Me van a matar, se van a escandalizar sus huestes; yo mismo debería matarme por tomar en vano la letra de la canción de Silvio Rodríguez: “¿A dónde van las palabras que no se quedaron? ¿A dónde van las miradas que un día partieron? ¿Acaso flotan eternas, como prisioneras de un ventarrón? (…) ¿Acaso nunca vuelven a ser algo? ¿Acaso se van? ¿Y a dónde van?”. Me permitiré la pirueta, pues: llevo años pensando a dónde van tantos millones de fotografías, y cada vez que lo hago pienso en esa sublime composición. Las fotos del móvil, los productos infinitos de una cámara de carrete infinito en manos de infinitas personas, tirando como quien tira con pólvora del rey, con consentimiento o no de los fotografiados, quizá con el titular del teléfono siendo el único que sale agraciado, y el resto del plantel esté descompuesto de expresión, barrigón o con papada.

A dónde van los clics que un día partieron. Acaso flotan eternos como prisioneros en las nuevas nubes, esos depósitos de datos que contienen quintillones de hechos gráficos y escritos de los humanos y los robots; o acaso guardaditas entre los gigas de la memoria interna (expresión digna de análisis: la llamada memoria interna no está en nuestra cabeza; casi nada es interno de verdad ya). ¿Volverán a ser algo las galaxias de fotos, es decir, volverán a ser vistas, más allá de “el día después” del evento de marras? Quedarán quietas en el limbo, más bien. En fin, fue bonito mientras duró el fuego cruzado de fotos. A veces, fue impertinente e invasivo. Ese tío esquinado con el móvil mientras tú bailas.

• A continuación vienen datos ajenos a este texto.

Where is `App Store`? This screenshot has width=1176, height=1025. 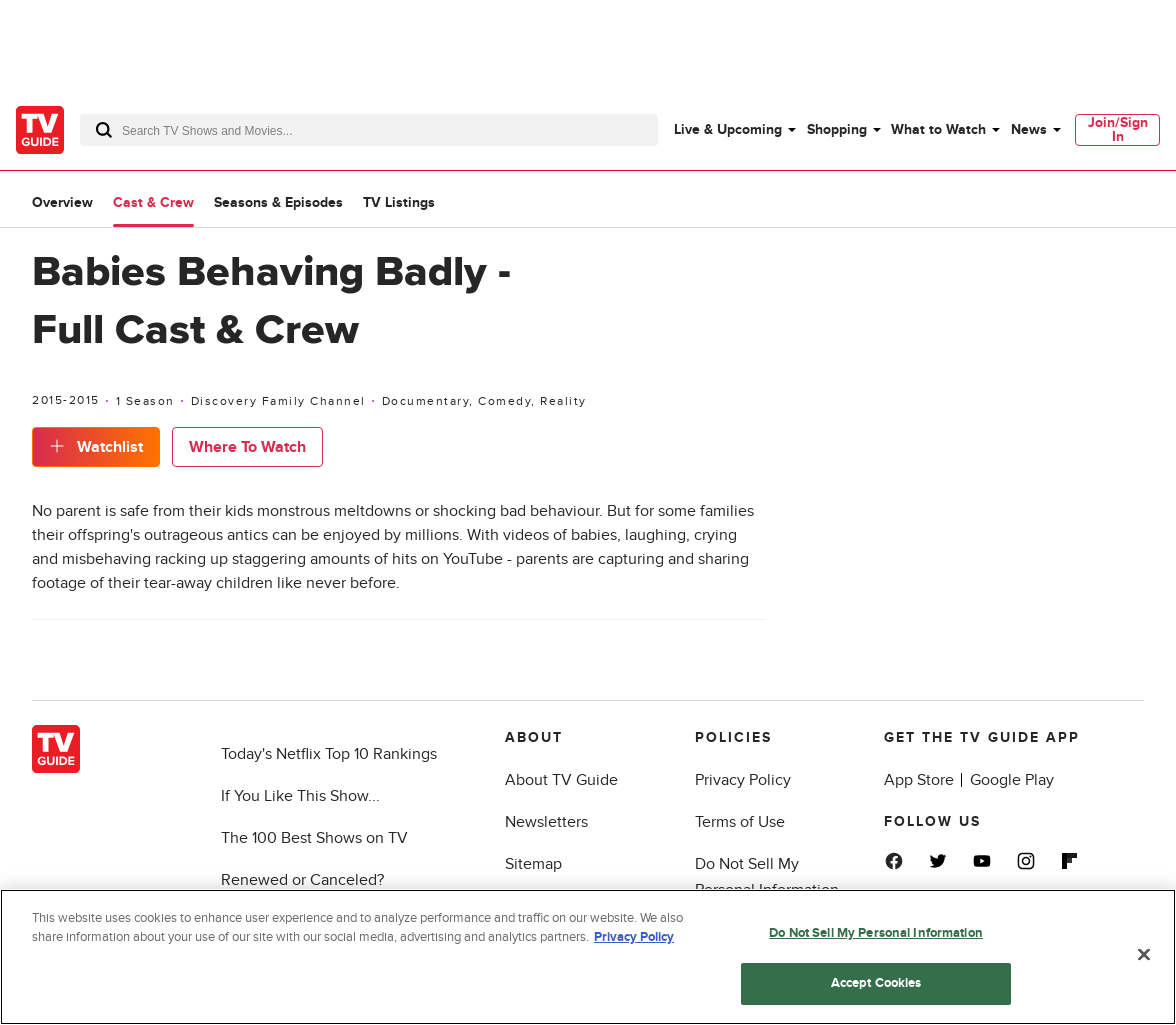 App Store is located at coordinates (919, 780).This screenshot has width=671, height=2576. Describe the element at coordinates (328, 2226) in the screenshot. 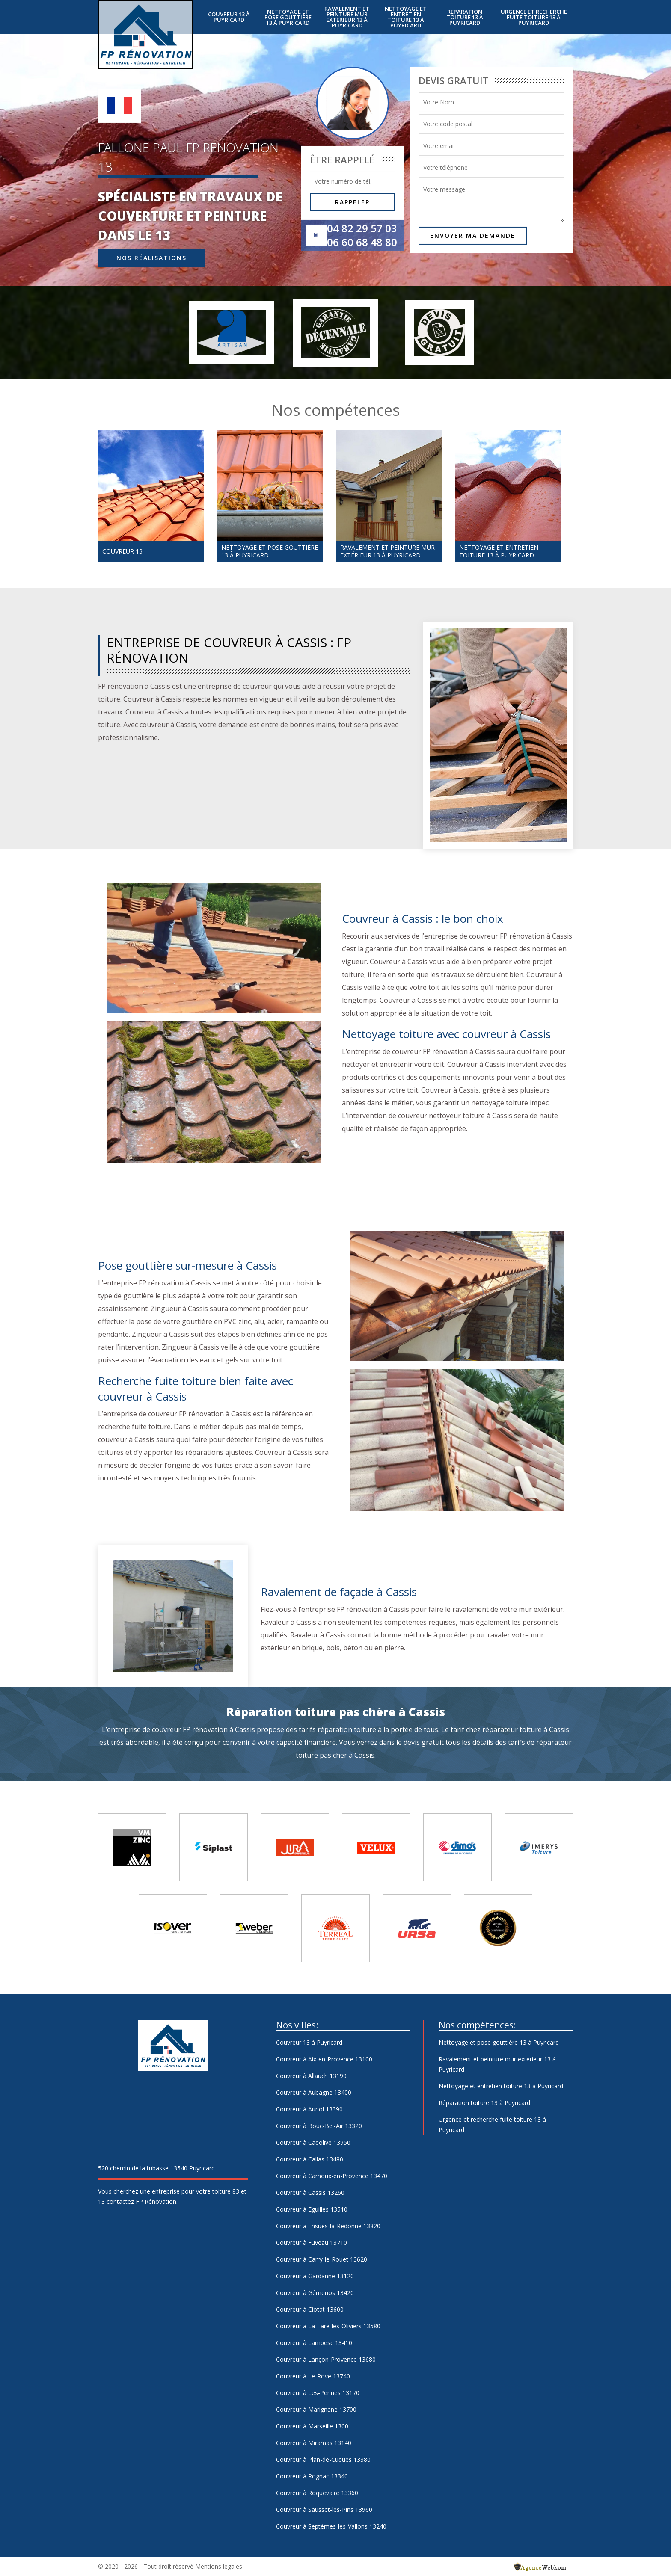

I see `Couvreur à Ensues-la-Redonne 13820` at that location.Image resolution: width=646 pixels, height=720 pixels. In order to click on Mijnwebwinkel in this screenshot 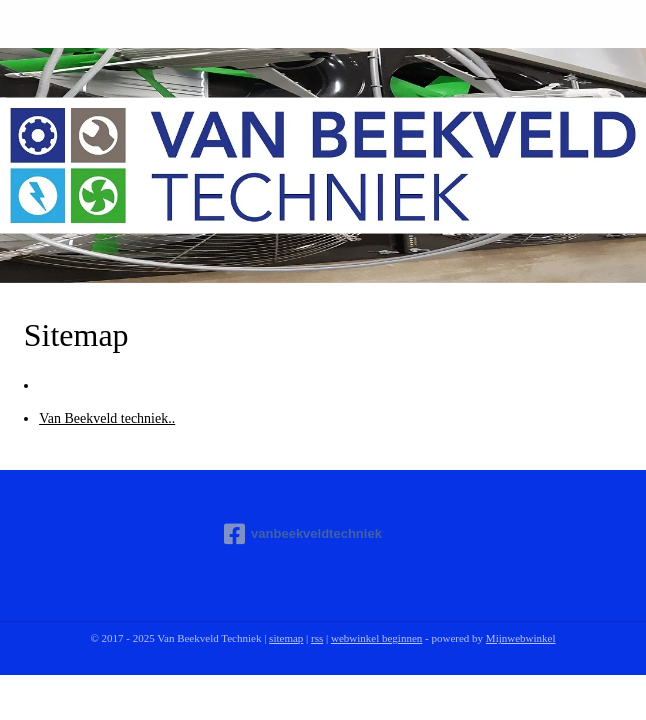, I will do `click(521, 638)`.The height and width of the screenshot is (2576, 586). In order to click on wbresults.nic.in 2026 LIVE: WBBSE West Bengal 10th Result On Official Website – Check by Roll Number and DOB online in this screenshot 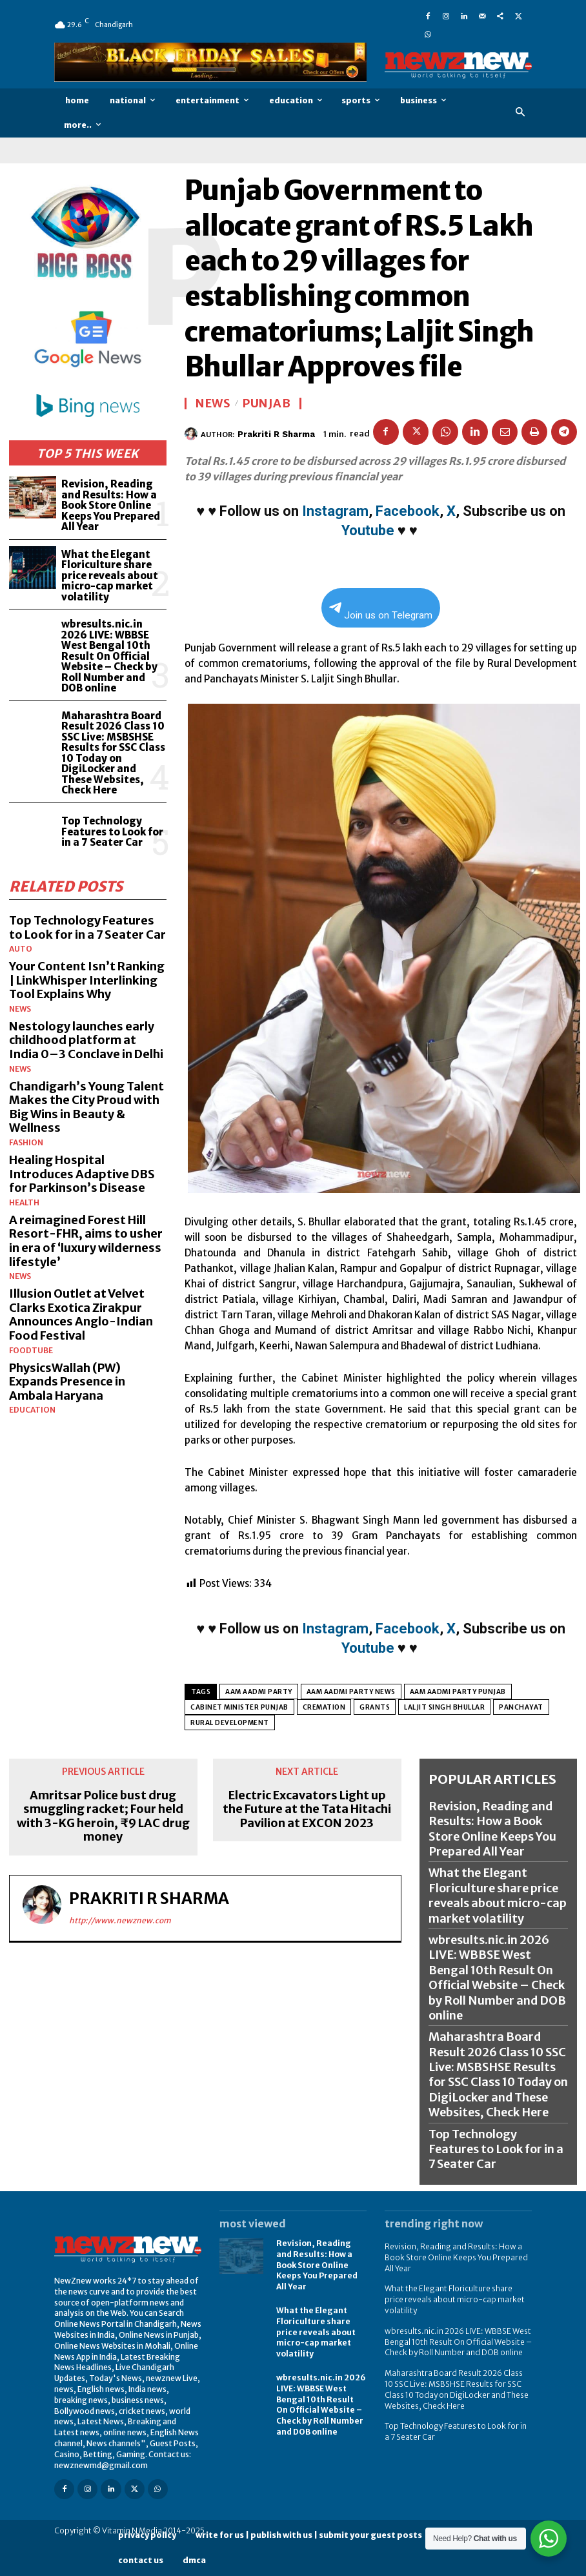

Uno aprecia a algunos curadores, bibliotecónomos de las carpetas del móvil y de los discos duros externos; recuperadores sorpresivos de los tiempos que no volverán. Y también a aquellas otras personas –quizá sean las mismas– que tienen ojo, encuadre y dedo con propósito de belleza o sugerencia. Pero a dónde diantres van las miríadas sin alma de fotos –así me da que son, tirar por tirar–, esas que guían nuestra trashumancia de visitantes a lugares que conoceremos fugaz y superficialmente (o sea, que no conoceremos). Acabo de volver de un mercado de abastos en el que había casi tantos fotógrafos de atunes, cañaíllas, fruta y verdura multicolor como clientes. Los titulares de los puestos eran también fotografiados; algunos, claramente fastidiados, otros, resignados. Oí una vez a una chica declarar que ella tenía un limitador de fotos diarias en su teléfono: de 24 fotos al máximo. Como los carretes de antaño. Aquello tenía su aquel. El aquel de cierta mesura que da la escasez.